RHO-loss, 2022

Core Technique: Reducible Holdout Loss Selection (RHO-LOSS)

The key idea is elegantly simple: select training points where the current model's loss is high, but a reference model trained on clean holdout data can predict them well.

The Selection Formula

For each candidate point (x, y), compute:

$$\text{Reducible Loss} = \underbrace{L[y|x; \text{current model}]}{\text{training loss}} - \underbrace{L[y|x; \text{IL model}]}{\text{irreducible loss}}$$

Select points with the highest reducible loss for training.

How It Works

Step 1: Before training, train a small "irreducible loss (IL) model" on a holdout set. This model learns what's predictable from the data distribution.

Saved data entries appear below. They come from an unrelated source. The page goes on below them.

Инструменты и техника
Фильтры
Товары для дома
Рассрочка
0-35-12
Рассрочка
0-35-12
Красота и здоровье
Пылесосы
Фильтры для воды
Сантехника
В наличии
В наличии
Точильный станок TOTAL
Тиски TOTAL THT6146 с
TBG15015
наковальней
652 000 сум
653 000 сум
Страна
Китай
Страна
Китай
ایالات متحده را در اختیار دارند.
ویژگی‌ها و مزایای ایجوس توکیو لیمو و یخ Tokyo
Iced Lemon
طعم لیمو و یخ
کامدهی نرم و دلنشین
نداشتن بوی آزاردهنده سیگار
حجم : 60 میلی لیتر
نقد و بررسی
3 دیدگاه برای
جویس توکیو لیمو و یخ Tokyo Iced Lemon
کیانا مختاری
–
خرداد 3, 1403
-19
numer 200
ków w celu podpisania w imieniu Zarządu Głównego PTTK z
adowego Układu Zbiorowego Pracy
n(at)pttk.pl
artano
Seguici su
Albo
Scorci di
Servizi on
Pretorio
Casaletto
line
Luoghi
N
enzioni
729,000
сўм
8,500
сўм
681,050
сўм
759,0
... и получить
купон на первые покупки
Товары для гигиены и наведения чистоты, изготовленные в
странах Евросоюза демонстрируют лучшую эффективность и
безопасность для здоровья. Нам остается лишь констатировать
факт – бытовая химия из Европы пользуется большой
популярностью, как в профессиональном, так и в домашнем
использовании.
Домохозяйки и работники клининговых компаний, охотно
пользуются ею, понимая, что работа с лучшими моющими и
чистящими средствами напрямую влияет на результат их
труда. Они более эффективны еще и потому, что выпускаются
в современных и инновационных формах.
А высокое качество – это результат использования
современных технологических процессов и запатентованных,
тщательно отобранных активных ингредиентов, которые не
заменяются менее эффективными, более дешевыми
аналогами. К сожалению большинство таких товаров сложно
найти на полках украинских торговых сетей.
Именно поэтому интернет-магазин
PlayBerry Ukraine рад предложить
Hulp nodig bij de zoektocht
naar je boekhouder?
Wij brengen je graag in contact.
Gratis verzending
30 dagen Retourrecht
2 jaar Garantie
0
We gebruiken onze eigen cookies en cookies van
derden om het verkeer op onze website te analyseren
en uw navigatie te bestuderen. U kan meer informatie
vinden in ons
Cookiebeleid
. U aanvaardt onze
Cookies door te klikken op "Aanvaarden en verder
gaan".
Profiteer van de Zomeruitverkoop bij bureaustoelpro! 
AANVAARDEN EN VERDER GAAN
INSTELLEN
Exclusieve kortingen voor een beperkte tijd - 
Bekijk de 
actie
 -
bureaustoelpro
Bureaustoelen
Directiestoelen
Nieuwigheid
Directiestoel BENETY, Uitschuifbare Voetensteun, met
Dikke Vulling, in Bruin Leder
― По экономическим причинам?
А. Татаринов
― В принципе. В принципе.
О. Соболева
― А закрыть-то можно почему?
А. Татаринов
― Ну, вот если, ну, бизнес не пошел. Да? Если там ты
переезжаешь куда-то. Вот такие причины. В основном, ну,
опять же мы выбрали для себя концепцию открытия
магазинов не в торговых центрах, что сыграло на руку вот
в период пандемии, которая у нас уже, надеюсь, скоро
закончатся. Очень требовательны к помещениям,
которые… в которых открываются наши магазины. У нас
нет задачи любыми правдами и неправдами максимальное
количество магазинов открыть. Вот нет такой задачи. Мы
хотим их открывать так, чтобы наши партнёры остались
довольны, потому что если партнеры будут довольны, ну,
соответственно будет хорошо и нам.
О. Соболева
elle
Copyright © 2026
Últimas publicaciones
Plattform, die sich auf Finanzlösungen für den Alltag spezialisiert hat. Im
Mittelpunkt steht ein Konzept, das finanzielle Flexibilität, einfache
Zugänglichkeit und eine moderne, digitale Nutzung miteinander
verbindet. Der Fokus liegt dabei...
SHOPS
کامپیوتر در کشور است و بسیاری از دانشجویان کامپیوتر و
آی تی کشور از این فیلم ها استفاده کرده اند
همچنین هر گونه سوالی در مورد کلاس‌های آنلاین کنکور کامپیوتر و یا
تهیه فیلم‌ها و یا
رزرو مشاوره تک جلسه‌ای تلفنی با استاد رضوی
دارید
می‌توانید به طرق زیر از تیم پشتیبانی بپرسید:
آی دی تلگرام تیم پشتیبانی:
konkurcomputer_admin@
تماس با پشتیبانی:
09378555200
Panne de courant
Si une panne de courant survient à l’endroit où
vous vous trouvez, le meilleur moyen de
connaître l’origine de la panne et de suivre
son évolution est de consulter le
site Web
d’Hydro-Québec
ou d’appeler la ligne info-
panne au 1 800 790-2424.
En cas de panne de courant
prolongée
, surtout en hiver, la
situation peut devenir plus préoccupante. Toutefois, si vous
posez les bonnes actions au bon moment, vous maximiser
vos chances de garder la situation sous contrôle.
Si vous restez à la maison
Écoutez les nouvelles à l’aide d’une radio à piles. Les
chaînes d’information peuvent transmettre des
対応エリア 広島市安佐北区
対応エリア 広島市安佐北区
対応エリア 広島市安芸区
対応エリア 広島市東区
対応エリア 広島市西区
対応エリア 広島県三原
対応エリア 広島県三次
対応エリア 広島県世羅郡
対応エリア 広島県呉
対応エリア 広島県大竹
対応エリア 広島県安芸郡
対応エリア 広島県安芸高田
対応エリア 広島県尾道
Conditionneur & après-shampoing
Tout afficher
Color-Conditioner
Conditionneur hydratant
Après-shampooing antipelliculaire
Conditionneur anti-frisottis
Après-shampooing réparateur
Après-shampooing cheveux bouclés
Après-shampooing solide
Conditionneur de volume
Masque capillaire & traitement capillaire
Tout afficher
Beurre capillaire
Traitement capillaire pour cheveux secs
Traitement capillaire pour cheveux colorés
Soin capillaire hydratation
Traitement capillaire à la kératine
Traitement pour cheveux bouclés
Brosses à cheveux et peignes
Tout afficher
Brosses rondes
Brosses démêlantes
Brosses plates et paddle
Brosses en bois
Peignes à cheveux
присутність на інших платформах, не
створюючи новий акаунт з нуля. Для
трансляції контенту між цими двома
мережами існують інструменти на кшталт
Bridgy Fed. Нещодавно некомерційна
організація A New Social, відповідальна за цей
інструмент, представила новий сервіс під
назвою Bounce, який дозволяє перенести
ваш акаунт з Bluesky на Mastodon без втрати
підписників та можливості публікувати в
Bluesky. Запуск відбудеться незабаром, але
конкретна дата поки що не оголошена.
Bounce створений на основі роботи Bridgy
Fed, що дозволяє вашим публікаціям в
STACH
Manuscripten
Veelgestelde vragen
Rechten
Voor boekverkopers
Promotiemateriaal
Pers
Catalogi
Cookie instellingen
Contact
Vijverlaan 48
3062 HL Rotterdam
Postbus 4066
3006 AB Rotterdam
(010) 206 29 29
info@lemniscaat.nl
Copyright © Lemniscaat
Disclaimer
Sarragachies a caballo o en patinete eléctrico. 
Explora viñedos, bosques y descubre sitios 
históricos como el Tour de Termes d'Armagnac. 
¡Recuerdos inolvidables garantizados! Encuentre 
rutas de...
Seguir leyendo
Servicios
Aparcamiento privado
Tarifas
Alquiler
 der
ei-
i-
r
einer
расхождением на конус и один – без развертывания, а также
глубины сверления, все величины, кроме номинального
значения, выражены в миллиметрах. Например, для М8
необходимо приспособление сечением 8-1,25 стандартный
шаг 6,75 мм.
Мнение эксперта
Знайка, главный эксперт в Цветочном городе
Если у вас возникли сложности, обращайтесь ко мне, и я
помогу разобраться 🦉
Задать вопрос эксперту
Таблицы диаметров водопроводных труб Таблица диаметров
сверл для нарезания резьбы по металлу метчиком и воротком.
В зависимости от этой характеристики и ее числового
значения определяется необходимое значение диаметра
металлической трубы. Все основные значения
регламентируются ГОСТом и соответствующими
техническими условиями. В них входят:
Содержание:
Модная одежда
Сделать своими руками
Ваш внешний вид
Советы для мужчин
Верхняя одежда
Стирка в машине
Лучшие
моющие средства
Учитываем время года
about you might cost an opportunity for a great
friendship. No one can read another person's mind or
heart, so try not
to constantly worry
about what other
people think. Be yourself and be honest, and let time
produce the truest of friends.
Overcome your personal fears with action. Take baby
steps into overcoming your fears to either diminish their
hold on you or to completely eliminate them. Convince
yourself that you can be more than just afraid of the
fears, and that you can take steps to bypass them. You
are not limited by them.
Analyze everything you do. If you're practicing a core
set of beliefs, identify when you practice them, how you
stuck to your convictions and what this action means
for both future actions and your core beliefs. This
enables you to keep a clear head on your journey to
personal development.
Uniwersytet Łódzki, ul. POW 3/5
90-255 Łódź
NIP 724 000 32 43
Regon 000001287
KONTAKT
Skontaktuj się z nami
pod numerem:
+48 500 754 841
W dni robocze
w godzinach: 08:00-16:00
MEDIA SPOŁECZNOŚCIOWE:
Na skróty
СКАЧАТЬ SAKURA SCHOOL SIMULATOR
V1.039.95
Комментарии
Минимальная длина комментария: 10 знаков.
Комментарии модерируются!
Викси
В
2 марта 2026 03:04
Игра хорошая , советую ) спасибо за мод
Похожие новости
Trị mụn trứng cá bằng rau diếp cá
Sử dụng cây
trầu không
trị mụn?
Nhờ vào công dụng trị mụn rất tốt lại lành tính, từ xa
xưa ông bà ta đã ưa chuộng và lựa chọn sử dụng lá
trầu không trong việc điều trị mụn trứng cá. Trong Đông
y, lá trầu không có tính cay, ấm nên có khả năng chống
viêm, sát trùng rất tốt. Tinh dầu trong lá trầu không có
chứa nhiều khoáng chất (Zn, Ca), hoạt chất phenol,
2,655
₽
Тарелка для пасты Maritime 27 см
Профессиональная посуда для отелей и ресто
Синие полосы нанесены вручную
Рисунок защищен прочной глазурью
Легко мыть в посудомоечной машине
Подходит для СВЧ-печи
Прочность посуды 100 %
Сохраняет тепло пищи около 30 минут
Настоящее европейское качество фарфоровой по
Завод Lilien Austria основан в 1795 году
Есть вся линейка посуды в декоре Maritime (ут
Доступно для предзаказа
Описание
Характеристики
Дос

Step 2: During training, for each batch of candidates:

Compute the training loss on your current model
Look up the pre-computed irreducible loss from the IL model
Subtract to get reducible loss
Train only on the top-scoring points

Why This Filters Out Bad Points

Point Type	Training Loss	Irreducible Loss	Reducible Loss	Selected?
Noisy/mislabeled	High	High (IL model also can't predict wrong labels)	Low	✗
Already learned	Low	Low	Low	✗
Learnable & not yet learned	High	Low	High	✓

Practical Efficiency

The IL model can be surprisingly cheap—a small CNN works even when training a large ResNet. It's computed once and reused across all training runs, hyperparameter sweeps, and architectures.